Explaining the procedure involved in carrying out a cochlea implant, Mr. Ranjith said, "Doing the surgery is simple. Beyond surgery some type of rehabilitation is necessary. The rehabilitation is the most difficult and challenging part."

"Three weeks after surgery the patient comes to me. I have to fix the external equipment to the computer. I have to find the comfortable level of each and every electrode and each and every nerve, for the child. This is known as mapping procedure," he explained. "The child cries when he hears the first noise. The mother too will be crying out of happiness."

So far around 60,000 cochlea implants have been done around the world, the highest number being in Europe, mainly in Nottingham in Britain.

An implant on a child should be placed as early as possible. The earliest one in the world was on a six-month-old baby in South Africa.

In Sri Lanka, three such implants have been done on a 28-year-old man with acquired hearing loss due to a viral infection at the age of 26, an eight-year-old girl from Nawalapitiya and a two-year-old boy from Colombo.

Comprehensive testing is done to confirm that the person requires a cochlea implant. An audiometer, impedance meter, brain stem evoke response meter and Magnetic Resonance Imaging are used.
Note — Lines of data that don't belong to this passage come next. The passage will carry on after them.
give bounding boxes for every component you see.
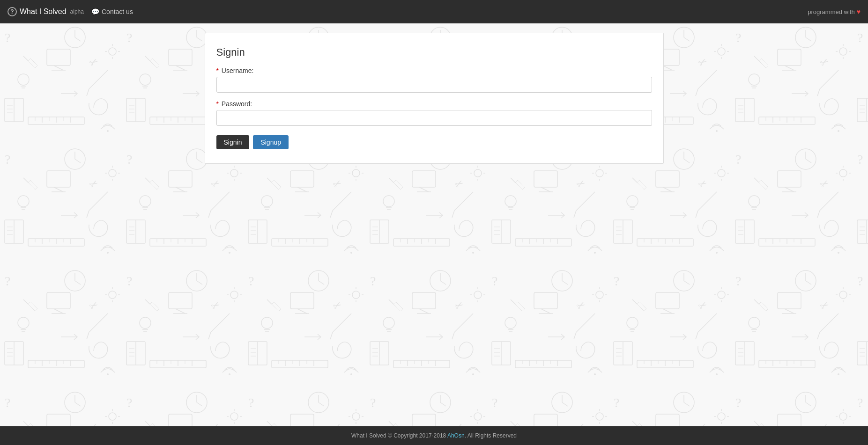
footer-link[interactable]: AhOsn — [447, 432, 465, 439]
navbar-left: ? What I Solved alpha 💬 Contact us — [7, 7, 133, 16]
programmed-with-text: programmed with — [808, 8, 854, 15]
brand-name: What I Solved — [20, 7, 67, 16]
password-required-star: * — [216, 100, 219, 108]
brand-icon: ? — [7, 7, 17, 16]
main-content: ? ✂ — [0, 23, 868, 426]
footer-text: What I Solved © Copyright 2017-2018 AhOs… — [351, 432, 517, 439]
navbar-right: programmed with ♥ — [808, 8, 861, 15]
username-required-star: * — [216, 67, 219, 74]
contact-label: Contact us — [102, 8, 133, 15]
signin-title: Signin — [216, 46, 652, 58]
password-label: * Password: — [216, 100, 652, 108]
contact-link[interactable]: 💬 Contact us — [91, 8, 133, 15]
chat-icon: 💬 — [91, 8, 99, 15]
password-input[interactable] — [216, 110, 652, 126]
signup-button[interactable]: Signup — [253, 135, 289, 149]
signin-button[interactable]: Signin — [216, 135, 250, 149]
signin-card: Signin * Username: * Password: Signin Si… — [205, 33, 664, 164]
username-group: * Username: — [216, 67, 652, 93]
username-input[interactable] — [216, 77, 652, 93]
brand-logo[interactable]: ? What I Solved alpha — [7, 7, 84, 16]
form-buttons: Signin Signup — [216, 135, 652, 149]
brand-alpha: alpha — [70, 8, 84, 15]
heart-icon: ♥ — [857, 8, 861, 15]
username-label: * Username: — [216, 67, 652, 74]
footer: What I Solved © Copyright 2017-2018 AhOs… — [0, 426, 868, 445]
navbar: ? What I Solved alpha 💬 Contact us progr… — [0, 0, 868, 23]
password-group: * Password: — [216, 100, 652, 126]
"The age of implantation is very important as children acquire speech very fast only up to five and a half years," he said. After this there will be a neural sheath, a lack of plasticity over the area responsible for speech and language acquisition, so that the acquisition of language is very slow. The moment you do a cochlea implant and switch on, the child is auditorily newborn.

There are two types of cochlea (implant) instruments - a 22-channel one costing Indian Rs. 385,000 and 24-channel one costing Indian Rs. 745,000.

Mr. Ranjith works for Dr. Mohan Kameshwaran, former Professor of the Royal College of Surgeons who started the Madras ENT Research Foundation. "My uncle Manoharan is also an audiologist. He was the audiologist at Madras Medical College and speech therapist for then Chief Minister M.G. Ramachandran who had had a paralytic attack and was unable to speak," he said.